Ruble fixing conundrum sparks new debate on pricing benchmarks
Uncertainty over Russia-linked hedges raises prospect of a replacement for Moscow Exchange fix
When the first Russian tanks crossed the border into Ukraine, the ensuing raft of sanctions sent the ruble into freefall. Banks and investment firms that needed to hedge exposures in the currency instead looked frantically to use US dollar-dominated non-deliverable forwards (NDFs) where possible to avoid handling physical rubles.
But those turning to NDFs have run into trouble of their own. This is because the fixing used to value the contracts, provided by the Moscow Exchange, became detached from where spot was trading in the international market.
On February 28, the difference between the spot prices shown by banks in the ALLQ function on Bloomberg at the time of the Moex fix – 12:35pm Moscow time – was 16%. On March 7 and 8, the fix did not publish at all. On March 10, there was a 12-ruble difference between the NDF fix and the spot rate, off by 10%, and this had come down to around 2% by March 21.
It has left market participants unsure about how to value their Russia-linked hedges. For new trades, market-makers may also find hedging tricky when the spot hedge is trading so far away from the derivative.
The NDFs don’t appear to provide an easy way out for those worried about the divergence. The contracts, designed by the Emerging Markets Trade Association, include standard language that covers periods where there is no fix – settlement can effectively be paused for a period of up to 14 days until one becomes available. But apart from two days, Moex has been able to produce a fix.
Some Emta contracts feature so-called exchange rate divergence clauses that allow market participants to effectively freeze settlement for a period if onshore and offshore rates diverge sufficiently. But controversy around the application of these clauses when Argentina imposed currency controls led to them being stripped from the applicable NDF contract.

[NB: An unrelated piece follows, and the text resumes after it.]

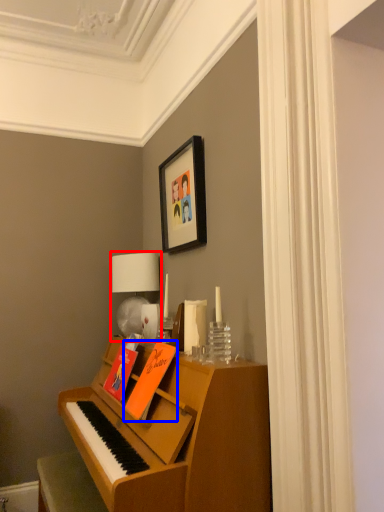 Question: Which point is further to the camera, table lamp (highlighted by a red box) or book (highlighted by a blue box)?

Choices:
 (A) table lamp
 (B) book

Answer: (A) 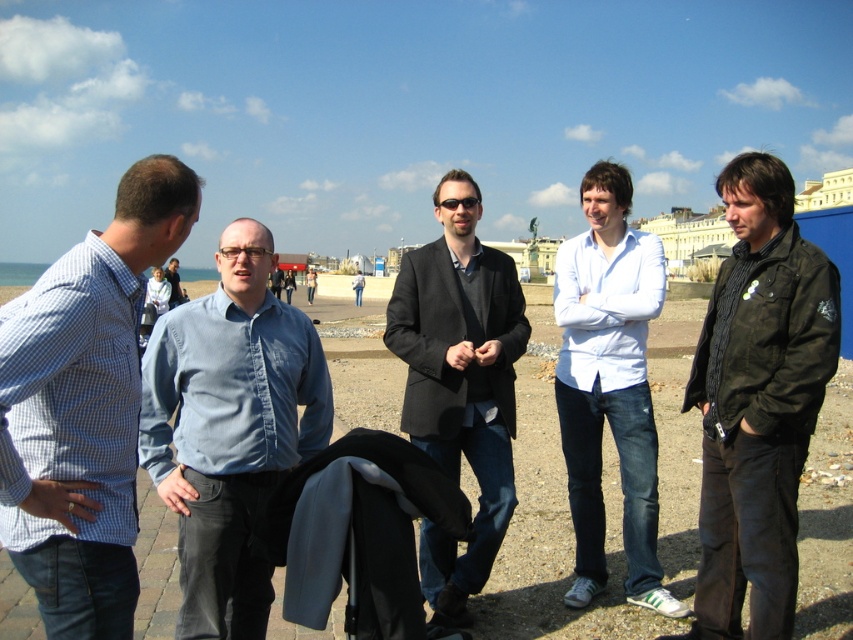 From the picture: You are standing on the paved area near the beach and want to walk to the smooth sand at center. However, there is a dark green leather jacket at right in your path. Which direction should you move to avoid the jacket and reach the sand?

Leslie Payton Jacobs, senior legal counsel and managing director at Emta, confirms that there are no exchange rate divergence clauses in standard US dollar/ruble NDF contracts.
In the meantime, notional volumes and number of trades in USD/RUB NDFs have plummeted. According to the Depository Trust & Clearing Corporation’s swap data repository, notional weekly volumes fell from $15.5 billion for the week ending February 13 to $4.2 billion for the week ending March 13. Similarly, weekly trade count dropped from over 2,700 to roughly 600 over the same period.
A lot of this is likely down to moves by asset managers to dump Russian exposures as their value nosedived and they were removed from various benchmarks that the managers track. Fewer local assets mean fewer FX hedges are required.
But for those that still need to trade the USD/RUB NDF, the question now is whether new trades should reference a benchmark other than the Moex, to reduce the basis between onshore and offshore prices.
Traditional benchmark providers such as Bloomberg and Refinitiv may be up for the task of providing a replacement. There would have to be broad industry agreement on this, however, and it’s not clear at this stage how much interest there is in such a move if the basis is slowly shrinking, or how long such a change might take.